Just like that guy at a party who wants to talk to you about Infinite Jest to show how intellectual he is, some prospective presidential candidates are sharing what's on their shelves. Although there are reasons to doubt this will be a particularly potent political strategy in an age of diminishing readership, it's interesting to know what Jeb Bush and Hillary Clinton are reading—or perhaps more importantly, what they want voters to know they're reading.
First, here's Bush, whose list came in an article portraying him as the Republican Party's chief nerd and is accordingly heavy on policy:
- Polk, Walter R. Borneman
- The World America Made, Robert Kagan
- Knowledge and Power, George Gilder
- Their Eyes Were Watching God, Zora Neale Hurston
- Abraham Lincoln, Lord Charnwood
- The Rule of Nobody, Philip K. Howard
- The Future and Its Enemies, Virginia Postrel
- The Tragedy of American Compassion, Marvin Olasky
- A Message to Garcia, Elbert Hubbard
- The Smartest Kids in the World, Amanda Ripley
- The Magnificent Masters, Gil Capps
- Killing Jesus, Bill O’Reilly and Martin Dugard
To tally, there are two presidential biographies, then a clutch of political and economics books that show the catholicity of Bush's reading: the neoconservative icon Kagan; Reagan favorite Gilder; bien pensant centrist Howard; compassionate conservative Olasky; and libertarian Postrel.

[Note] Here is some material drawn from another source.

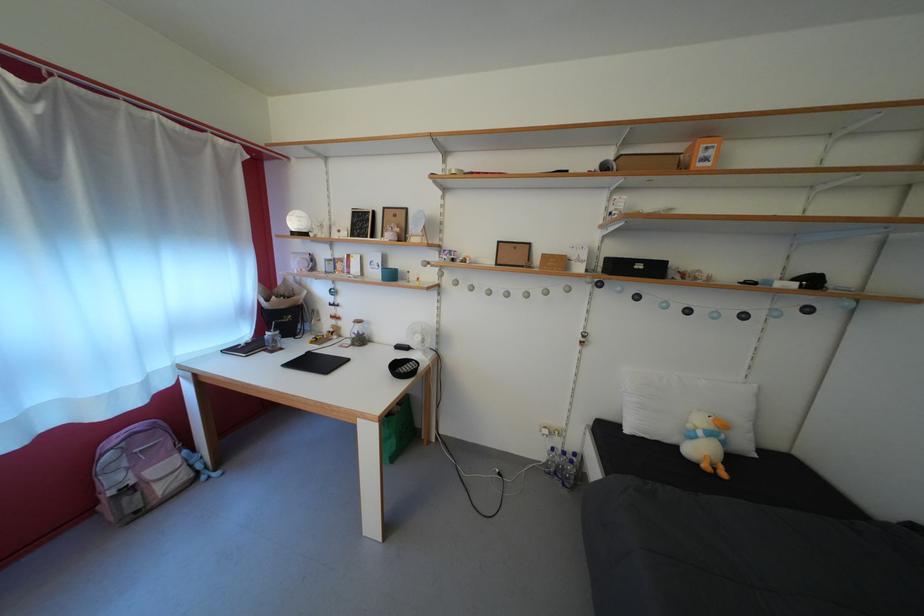 Identify the location of black storage box. The height and width of the screenshot is (616, 924). (635, 267). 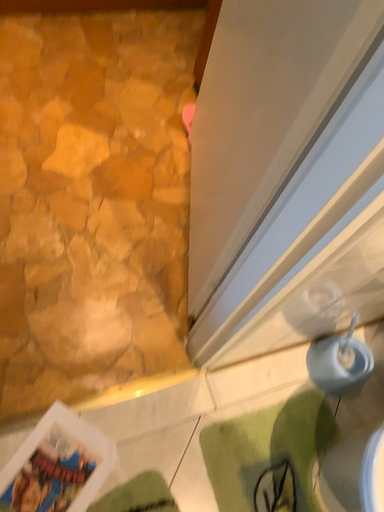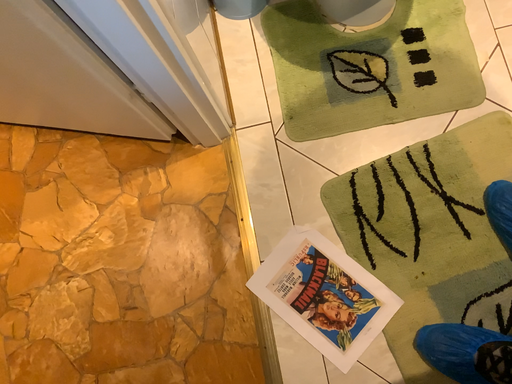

But there's also Ripley, a fellow at the left-leaning New America Foundation (and an Atlantic contributor); her book is about improving education. Rounding out the list, showing that Bush is rounded, there's Hurston's classic of black literature, a golf book, and—a nod to both the religious right and the Fox News complex—O'Reilly's pop history. Bush chooses two old books, Hubbard's 1899 Message and Charnwood's 1917 life of Lincoln, suggesting he's not just chasing the latest bestseller. Polk may seem like a odd choice, but he's actually a quiet GOP hero for his fiscal conservativism and expansion of American prestige.